In the listing, find every line that has the string "Noël" and copy it.

MATERIAL FOR THIS TASK below:

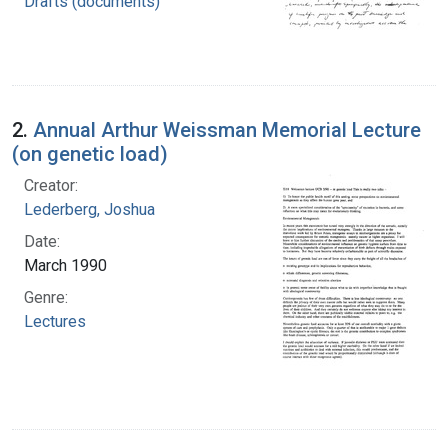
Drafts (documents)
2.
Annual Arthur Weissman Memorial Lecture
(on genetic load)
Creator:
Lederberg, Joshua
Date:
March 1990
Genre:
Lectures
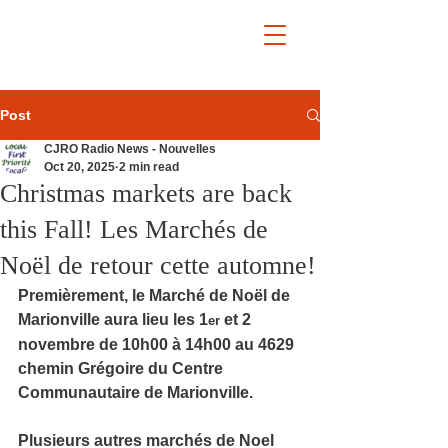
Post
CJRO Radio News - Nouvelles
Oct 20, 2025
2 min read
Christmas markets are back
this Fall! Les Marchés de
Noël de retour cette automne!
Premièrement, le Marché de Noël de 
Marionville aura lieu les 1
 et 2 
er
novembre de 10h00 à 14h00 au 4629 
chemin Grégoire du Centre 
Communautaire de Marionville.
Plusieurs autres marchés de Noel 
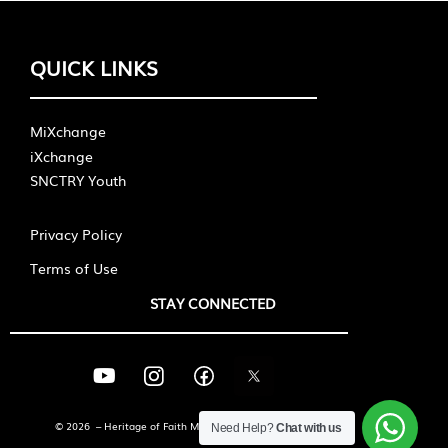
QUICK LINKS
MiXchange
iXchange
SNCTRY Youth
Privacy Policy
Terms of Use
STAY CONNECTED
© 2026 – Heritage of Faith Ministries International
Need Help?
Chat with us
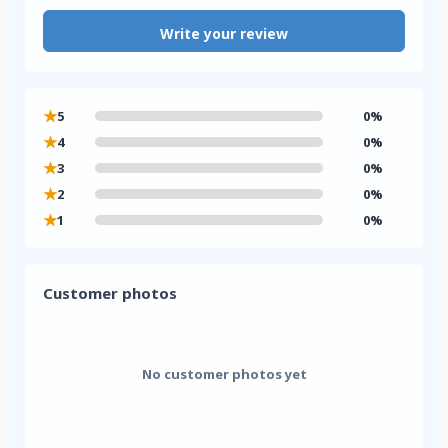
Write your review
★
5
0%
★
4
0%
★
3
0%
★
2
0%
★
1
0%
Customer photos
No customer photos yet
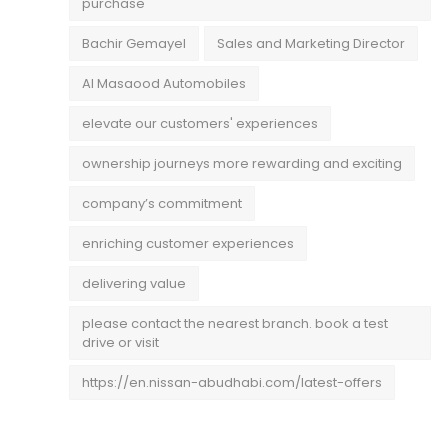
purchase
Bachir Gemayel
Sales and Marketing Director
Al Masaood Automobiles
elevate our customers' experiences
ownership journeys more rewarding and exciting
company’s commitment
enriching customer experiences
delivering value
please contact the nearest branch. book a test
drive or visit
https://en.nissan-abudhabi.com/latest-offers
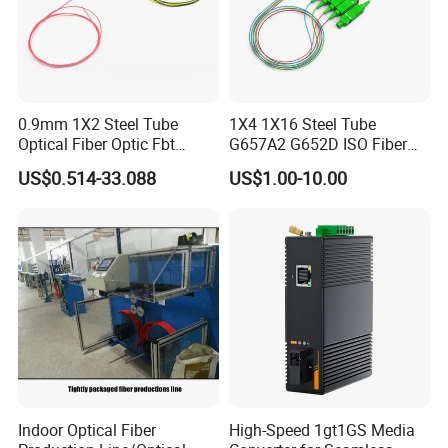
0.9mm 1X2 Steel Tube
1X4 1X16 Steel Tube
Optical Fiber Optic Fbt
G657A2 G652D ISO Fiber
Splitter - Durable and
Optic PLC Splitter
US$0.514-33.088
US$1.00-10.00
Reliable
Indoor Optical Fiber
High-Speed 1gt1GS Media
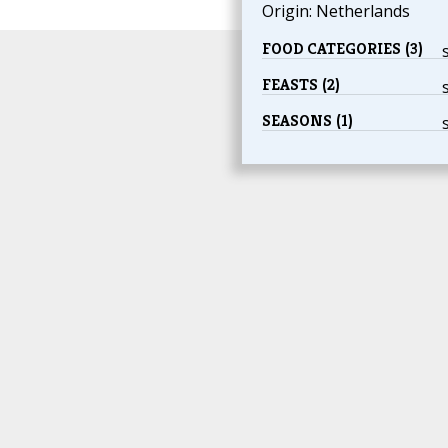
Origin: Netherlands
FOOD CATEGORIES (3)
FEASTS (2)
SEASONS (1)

End of MATERIAL FOR THIS TASK.
MATERIAL FOR THIS TASK below:

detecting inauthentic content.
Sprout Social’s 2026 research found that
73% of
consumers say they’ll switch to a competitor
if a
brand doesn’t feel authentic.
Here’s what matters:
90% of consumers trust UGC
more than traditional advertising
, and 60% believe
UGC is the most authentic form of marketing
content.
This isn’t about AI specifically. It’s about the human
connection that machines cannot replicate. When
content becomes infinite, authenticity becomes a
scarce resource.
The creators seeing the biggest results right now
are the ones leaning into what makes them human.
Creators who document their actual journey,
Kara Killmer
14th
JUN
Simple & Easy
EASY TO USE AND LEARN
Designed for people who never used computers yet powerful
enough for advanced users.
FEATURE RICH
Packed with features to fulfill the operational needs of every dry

End of MATERIAL FOR THIS TASK.
MATERIAL FOR THIS TASK below:

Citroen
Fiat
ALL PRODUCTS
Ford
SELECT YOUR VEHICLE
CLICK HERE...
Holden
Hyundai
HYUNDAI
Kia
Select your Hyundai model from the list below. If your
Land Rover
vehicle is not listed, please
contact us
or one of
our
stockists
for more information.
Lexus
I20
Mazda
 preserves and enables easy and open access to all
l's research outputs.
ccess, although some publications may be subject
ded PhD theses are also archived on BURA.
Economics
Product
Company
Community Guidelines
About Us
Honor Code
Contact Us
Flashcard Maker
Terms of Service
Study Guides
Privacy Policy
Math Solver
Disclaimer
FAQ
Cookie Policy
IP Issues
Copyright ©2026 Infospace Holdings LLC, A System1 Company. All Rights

End of MATERIAL FOR THIS TASK.

#### FINISHED EXERCISE:
Noël de retour cette automne!
Premièrement, le Marché de Noël de 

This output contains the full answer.